Water reuse has overtaken desal. What does it mean?
Published March 24th, 2016
I have been in Jeddah this week for the launch of the National Water Company’s Western Region projects, before coming back to the office to work on some of the forecasts for our new Global Water Market report. The two activities complement each other quite well. The issue I have been working on in terms of forecasts is the relative outlook for desalination versus water reuse. The data suggests that the reuse market probably overtook the desal market in 2014 in terms of new capacity contracted, and that demand for water reuse will stay ahead of demand for desalination for the next seven or eight years. This is in part because of the current weakness of the desalination market (demand for brackish and seawater desal remains around 70% down on the 2007 peak) and in part because of the strength of the reuse market. Getting out into the field helps put a narrative to the data.
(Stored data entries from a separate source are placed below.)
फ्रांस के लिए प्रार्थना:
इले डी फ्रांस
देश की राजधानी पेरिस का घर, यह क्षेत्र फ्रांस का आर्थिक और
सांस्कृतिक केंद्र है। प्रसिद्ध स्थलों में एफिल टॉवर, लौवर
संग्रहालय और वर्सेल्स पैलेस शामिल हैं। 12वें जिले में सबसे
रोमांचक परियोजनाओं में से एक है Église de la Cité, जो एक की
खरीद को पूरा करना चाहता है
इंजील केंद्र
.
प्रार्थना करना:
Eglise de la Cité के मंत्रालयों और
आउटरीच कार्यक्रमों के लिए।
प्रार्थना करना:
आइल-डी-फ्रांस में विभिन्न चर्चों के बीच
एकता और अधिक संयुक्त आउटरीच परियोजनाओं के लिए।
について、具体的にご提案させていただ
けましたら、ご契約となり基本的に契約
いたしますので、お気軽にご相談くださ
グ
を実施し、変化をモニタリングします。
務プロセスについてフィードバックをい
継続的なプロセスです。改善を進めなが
I think that what we are seeing in Saudi Arabia – and the rest of the GCC region – is a switch from production being the main driver of investment to water efficiency becoming a more important policy goal. This is happening for a number of reasons. The most obvious is the fall in the oil price: governments want to rein in spending while ensuring that they still have the water they need to grow their economy. A second reason is that even before the oil price fell, the scale of investment that was going into desalination was becoming a source of fear for the future. Governments began to worry that the ever larger proportion of their oil and gas resources which was devoted to water production was fundamentally unsustainable. Increasing the efficiency with which water is being used became the only hope of ensuring that countries were not impoverished by their own success. A third factor has been the maturing of the utility sector in the region. The National Water Company is a case in point. Ten years ago, water distribution was the responsibility of the Ministry of Water and Electricity. Its dusty offices seemed suffused with the lethargy that comes with secure government jobs and low expectations of performance. Today, the Saudi National Water Company must rank as one of the most hyper-active water utilities in the world, surpassing even Singapore in terms of the scale of the projects it has been working on simultaneously. Utilities across the region have become dramatically more professional as populations have grown and service expectations have risen.
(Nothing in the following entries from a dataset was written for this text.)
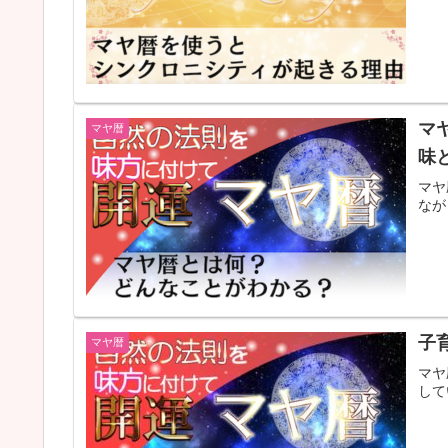
マ
マヤ暦
味
マヤ
なが
子
マヤ暦
マヤ
して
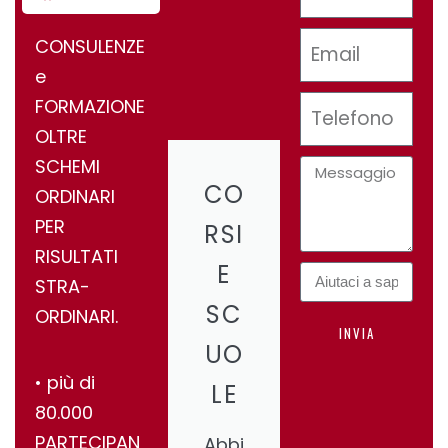
CONSULENZE
e
FORMAZIONE
OLTRE
SCHEMI
CO
ORDINARI
PER
RSI
RISULTATI
E
STRA-
SC
ORDINARI.
INVIA
UO
•⁠ ⁠più di
LE
80.000
PARTECIPAN
Abbi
The push for greater efficiency in water encompasses a range of different initiatives: tariff reform, leakage reduction, smart metering, and reuse. It is reuse, however, which can generate the most powerful value proposition. Besides reducing the need to invest in new production capacity, it also turns something which is generally a cost centre (i.e. wastewater treatment) into a profit centre (i.e. recycled water sales). In Saudi Arabia it has become a key source of revenue for the National Water Company. The company has developed a fast-growing business selling treated sewage effluent to industrial users such as Aramco and Sabic.
Looking at the global picture, these issues of water efficiency and financial benefit are driving demand for water reuse, but the political dimension is also an important driver. There are two sides to the politics. One is that after the Australian experience, politicians – particularly in America – have become wary of ordering up desalination plants in response to drought. In California, for example, the millennial drought that the state is currently facing has had virtually no impact on the market for seawater desalination. It has, however, had a major impact on demand for water reuse (see GWI’s Water Reuse tracker for details), which seems easier to justify even after the rains return. In fact, political support for reuse during drought conditions is such that indirect potable reuse may be broadly accepted by Californians within five years.
The other side of the politics of reuse is corporate: business water users are discovering that taking municipal wastewater is a low-cost, environmentally friendly and politically advantageous alternative to depleting natural freshwater resources. We are beginning to see industry engaging with the municipal utility sector to explore water resourcing alternatives, while on the other side, utilities are beginning to see the opportunity in reaching out to industrial water users in the way that the National Water Company has in Saudi Arabia.
So if water efficiency and water politics are driving demand for water reuse, how can I be so confident that desalination will make a comeback? One news item I noticed this week was the decision by the Victorian government in Australia to place its first order of water from the Wonthaggi desalination plant. Drought has returned, and there is no alternative. It puts to bed the argument that Australia’s big desal plants are expensive white elephants. Ultimately they are the only drought-proof renewable water resource available in coastal areas. Yes, it is important to drive efficiency across the water cycle, but that alone will not solve the problem. Sooner or later you need new water in the system, and seawater desalination may be the only alternative.